Participants were only permitted to press the keys after the cues disappeared. Once a key was pressed, a tone sounded, indicating that their action had impacted the balance. There was a delay between their keypress and the audio, varying between 200, 500, and 800 ms. After this, there was a blank screen for 500 ms, followed by the appearance of a slider ranging from 0 to 1000 ms (Fig. 3). This slider was employed instead of the manual note-taking approach used in previous research4. Participants were tasked with estimating the elapsed time between their keypress and hearing the tone. They were informed that the delays would fluctuate randomly between 0 and 1000 ms across trials. To avoid any initial response bias in their time estimations, the tooltip of the slider was hidden, so participants could freely navigate the slider to provide estimations. Once they provided their estimates, a black intertrial screen was displayed for 500 ms before transitioning to the next trial. The delays associated with the key presses were randomized evenly within each block. Before the primary task, participants underwent six practice trials. These were followed by brief task instructions and an attention check. The entire TIE task comprised 120 trials, split into two blocks of 60 trials. Every 20 trials were punctuated with a 30-s break.

Figure 3
figure 3

Flow Chart of Experimental Procedure. Participants start by seeing the balance screen ("U heeft"—You have, "De ander heeft"—The other has). Then they perform either a free ("Kies") or forced ("Gedwongen") choice. In free choice trials, they select to take ("X") or not take ("M") money. In forced choice trials, they hear either "Pak het geld!" (Take the money!) or "Pak niet het geld!" (Do not take the money!), and only the associated key ("X" or "M") works. After a blank screen (200, 500, or 800 ms delay), they hear the tone indicating the outcome. After a short blank screen, they report the perceived time interval ("Schatting tijd") between their button press and the tone.

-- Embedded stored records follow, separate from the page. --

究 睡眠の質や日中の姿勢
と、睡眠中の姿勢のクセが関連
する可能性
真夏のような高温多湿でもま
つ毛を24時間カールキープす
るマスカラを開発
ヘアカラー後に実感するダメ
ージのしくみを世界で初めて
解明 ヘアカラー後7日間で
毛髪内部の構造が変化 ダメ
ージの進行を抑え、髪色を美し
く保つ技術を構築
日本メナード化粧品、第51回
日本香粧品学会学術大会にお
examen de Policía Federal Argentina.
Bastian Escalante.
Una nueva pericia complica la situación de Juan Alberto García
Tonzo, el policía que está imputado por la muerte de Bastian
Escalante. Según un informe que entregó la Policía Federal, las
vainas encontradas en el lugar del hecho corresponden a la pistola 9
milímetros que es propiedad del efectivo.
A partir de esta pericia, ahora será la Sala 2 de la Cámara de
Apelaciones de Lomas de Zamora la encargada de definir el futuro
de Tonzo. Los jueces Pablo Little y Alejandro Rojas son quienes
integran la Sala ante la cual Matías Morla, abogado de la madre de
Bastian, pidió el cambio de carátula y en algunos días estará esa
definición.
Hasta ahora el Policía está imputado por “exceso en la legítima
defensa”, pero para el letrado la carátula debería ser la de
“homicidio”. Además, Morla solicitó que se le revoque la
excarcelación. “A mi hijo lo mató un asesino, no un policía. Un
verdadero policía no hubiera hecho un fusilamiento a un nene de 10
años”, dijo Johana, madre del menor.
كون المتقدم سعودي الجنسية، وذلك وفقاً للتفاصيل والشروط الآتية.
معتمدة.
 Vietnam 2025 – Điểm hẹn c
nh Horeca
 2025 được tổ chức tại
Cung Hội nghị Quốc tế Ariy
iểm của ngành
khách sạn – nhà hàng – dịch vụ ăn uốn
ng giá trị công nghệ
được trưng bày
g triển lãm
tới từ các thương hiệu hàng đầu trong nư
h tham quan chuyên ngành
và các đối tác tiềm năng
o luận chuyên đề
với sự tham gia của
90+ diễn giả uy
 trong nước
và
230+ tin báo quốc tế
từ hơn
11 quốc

Data preparation and analysis

First, the practice trials were removed from the data, leaving 5400 experimental trials, 11 of which were marked as timeouts since the participants' button presses were more than 10 s after cue removal. These trials were excluded from the data, and the remaining trials were used to detect the participants who did not show a linear contrast with changing delays. To detect these participants, a linear trend analysis was performed for each participant with contrast coefficients of − 1, 0, and 1 for the three delays (200, 500, and 800 ms). In the end, 42 participants (27 female, Mage = 23.38) were included in the analysis (see Caspar et al.4, for a similar inclusion criterion).

As descriptive statistics, we calculated the frequency of participants' decisions to take or not take money from the other participant in free choice trials. Later, these frequencies were examined across both block orders (start free vs. start forced). To further assess whether the decision to take or not take money was independent of the block order, a chi-square test of independence was performed.

To investigate the effect of freedom of choice, outcome, and block order on the time estimations, a linear mixed-effects model (LMM) was fitted to the data, including freedom of choice, outcome, block order, and their interactions as fixed effects in the model. The LMM is especially appropriate to control for the unequal responses in free choice harm vs. no harm trial conditions (see below, the descriptive statistics about behavior), and averaging trials within conditions leads to unbalanced means and even empty cells. For the random effects, only the participant number was considered a random factor. All previously described analyses were conducted using R version 4.2.336 and the lme4 package37.

Furthermore, we employed a mixed-model ANOVA using SPSS to explore perceived differences in autonomy as well as emotional experiences of enjoyment, struggle, and unpleasantness between the free and forced choice conditions. In addition to the within-subject factor of freedom of choice, the between-subject factor of block order was also included in the analysis. The results of the ANOVAs of emotional experiences can be seen in the Appendix.